- [ASSIGNMENT] Your job is to return the whole listing unchanged while skipping its images.

##############################

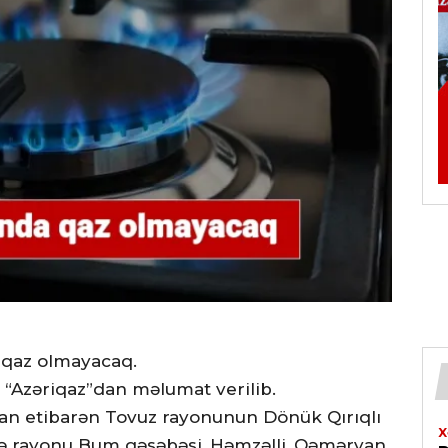
 qaz olmayacaq.
ə “Azəriqaz”dan məlumat verilib.
dan etibarən Tovuz rayonunun Dönük Qırıqlı
X
lə rayonu Bum qəsəbəsi, Həmzəlli, Qəmərvan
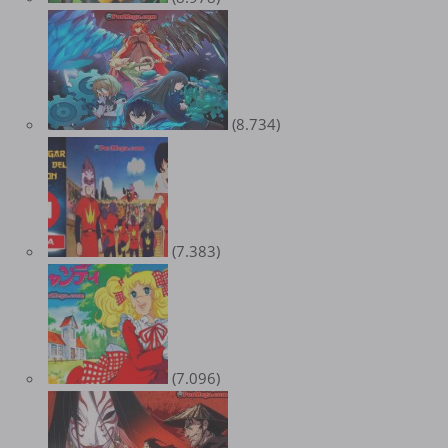
(8.734)
(7.383)
(7.096)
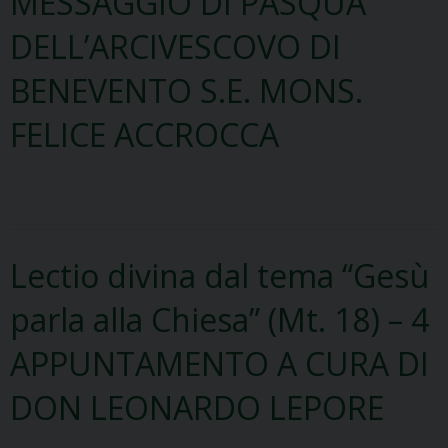
MESSAGGIO DI PASQUA
DELL’ARCIVESCOVO DI
BENEVENTO S.E. MONS.
FELICE ACCROCCA
Lectio divina dal tema “Gesù
parla alla Chiesa” (Mt. 18) – 4
APPUNTAMENTO A CURA DI
DON LEONARDO LEPORE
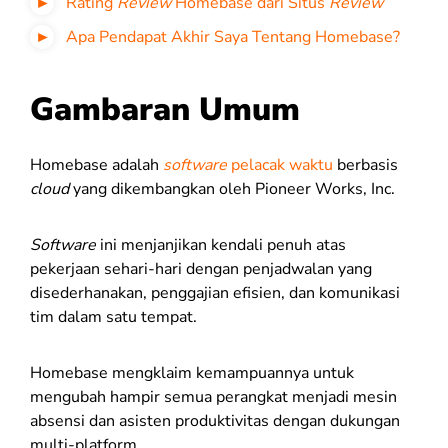
Rating
Review
Homebase dari Situs
Review
Apa Pendapat Akhir Saya Tentang Homebase?
Gambaran Umum
Homebase adalah
software
pelacak waktu
berbasis
cloud
yang dikembangkan oleh Pioneer Works, Inc.
Software
ini menjanjikan kendali penuh atas
pekerjaan sehari-hari dengan penjadwalan yang
disederhanakan, penggajian efisien, dan komunikasi
tim dalam satu tempat.
Homebase mengklaim kemampuannya untuk
mengubah hampir semua perangkat menjadi mesin
absensi dan asisten produktivitas dengan dukungan
multi-platform.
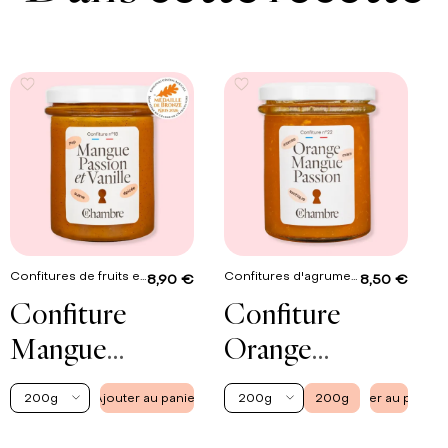
Confitures de fruits exotiques
Confitures d'agrumes
8,90 €
8,50 €
Confiture
Confiture
Mangue
Orange
Passion Vanille
Mangue
200g
Ajouter au panier
200g
200g
Ajouter au panier
Passion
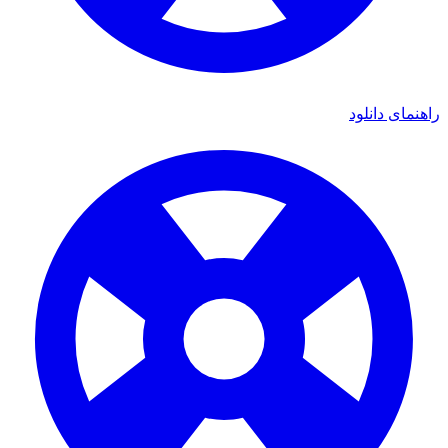
ی دانلود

##############################

- [RESPONSE BELOW]
 qaz olmayacaq.
ə “Azəriqaz”dan məlumat verilib.
dan etibarən Tovuz rayonunun Dönük Qırıqlı
X
lə rayonu Bum qəsəbəsi, Həmzəlli, Qəmərvan
(8.734)
(7.383)
(7.096)
MESSAGGIO DI PASQUA
DELL’ARCIVESCOVO DI
BENEVENTO S.E. MONS.
FELICE ACCROCCA
Lectio divina dal tema “Gesù
parla alla Chiesa” (Mt. 18) – 4
APPUNTAMENTO A CURA DI
DON LEONARDO LEPORE
Rating
Review
Homebase dari Situs
Review
Apa Pendapat Akhir Saya Tentang Homebase?
Gambaran Umum
Homebase adalah
software
pelacak waktu
berbasis
cloud
yang dikembangkan oleh Pioneer Works, Inc.
Software
ini menjanjikan kendali penuh atas
pekerjaan sehari-hari dengan penjadwalan yang
disederhanakan, penggajian efisien, dan komunikasi
tim dalam satu tempat.
Homebase mengklaim kemampuannya untuk
mengubah hampir semua perangkat menjadi mesin
absensi dan asisten produktivitas dengan dukungan
multi-platform.
Confitures de fruits exotiques
Confitures d'agrumes
8,90 €
8,50 €
Confiture
Confiture
Mangue
Orange
Passion Vanille
Mangue
200g
Ajouter au panier
200g
200g
Ajouter au panier
Passion
ی دانلود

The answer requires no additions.